Water striders are impervious to raindrop collision forces and submerged by collapsing craters

Article

Watson, Daren A.; Thornton, Mason R.; Khan, Hiba A.; Diamco, Ryan C.; Yilmaz-Aydin, Duygu; Dickerson, Andrew K.

Florida Polytechnic University; State University System of Florida; University of Central Florida; Malatya Turgut Ozal University; University of Tennessee System; University of Tennessee Knoxville

PROCEEDINGS OF THE NATIONAL ACADEMY OF SCIENCES OF THE UNITED STATES OF AMERICA

0027-11415

10.1073/pnas.2315667121

2024-01-30

Water striders are abundant in areas with high humidity and rainfall. Raindrops can weigh more than 40 times the adult water strider and some pelagic species spend their entire lives at sea, never contacting ground. Until now, researchers have not systematically investigated the survival of water striders when impacted by raindrops. In this experimental study, we use high-speed videography to film drop impacts on water striders. Drops force the insects subsurface upon direct contact. As the ensuing crater rebounds upward, the water strider is propelled airborne by a Worthington jet, herein called the first jet. We show the water strider's locomotive responses, low density, resistance to wetting when briefly submerged, and ability to regain a supersurface rest state, rendering it impervious to the initial impact. When pulled subsurface during a second crater formation caused by the collapsing first jet, water striders face the possibility of ejection above the surface or submersion below the surface, a fate determined by their position in the second crater. We identify a critical crater collapse acceleration threshold similar to 5.7 gravities for the collapsing second crater which determines the ejection and submersion of passive water striders. Entrapment by submersion makes the water strider poised to penetrate the air-water interface from below, which appears impossible without the aid of a plastron and proper locomotive techniques. Our study is likely the first to consider second crater dynamics and our results translate to the submersion dynamics of other passively floating particles such as millimetric microplastics atop the world's oceans. Significance The familiar water strider has received intrigue for its unique locomotion; this study considers their fate in the face of energetic raindrop impacts.
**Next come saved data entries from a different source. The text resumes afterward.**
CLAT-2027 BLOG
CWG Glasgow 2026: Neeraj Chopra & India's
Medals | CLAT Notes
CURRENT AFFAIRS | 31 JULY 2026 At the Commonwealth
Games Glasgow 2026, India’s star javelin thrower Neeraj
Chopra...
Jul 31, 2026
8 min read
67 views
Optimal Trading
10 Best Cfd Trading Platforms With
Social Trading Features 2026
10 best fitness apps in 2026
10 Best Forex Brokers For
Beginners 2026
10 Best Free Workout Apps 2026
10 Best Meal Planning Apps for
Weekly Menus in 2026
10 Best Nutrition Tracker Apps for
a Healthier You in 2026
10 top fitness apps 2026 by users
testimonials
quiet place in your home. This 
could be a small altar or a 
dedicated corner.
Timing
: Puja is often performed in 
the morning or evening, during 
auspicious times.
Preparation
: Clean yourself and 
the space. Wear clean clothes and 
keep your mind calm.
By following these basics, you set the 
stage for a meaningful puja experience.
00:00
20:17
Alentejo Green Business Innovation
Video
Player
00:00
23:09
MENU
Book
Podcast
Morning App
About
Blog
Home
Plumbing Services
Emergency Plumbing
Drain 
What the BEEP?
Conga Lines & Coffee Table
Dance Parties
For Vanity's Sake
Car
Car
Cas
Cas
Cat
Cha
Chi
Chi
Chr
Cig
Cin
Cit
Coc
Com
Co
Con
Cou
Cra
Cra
We identify a seemingly ignored drop impact feature, a second crater, formed following descent of the rebounding jet, whose retraction produces a water surface acceleration strong enough to leave the water strider below the surface, submerged. We reveal the morphological features that enable striders to survive the onslaught of violent rainfall that, in addition to superhydrophobicity, include passivity and the ability to resurface by swimming. Over the timescales of impact, striders and plastics of comparable size are nearly indistinguishable. Our results lay a foundation for the transport of other floating debris subsurface.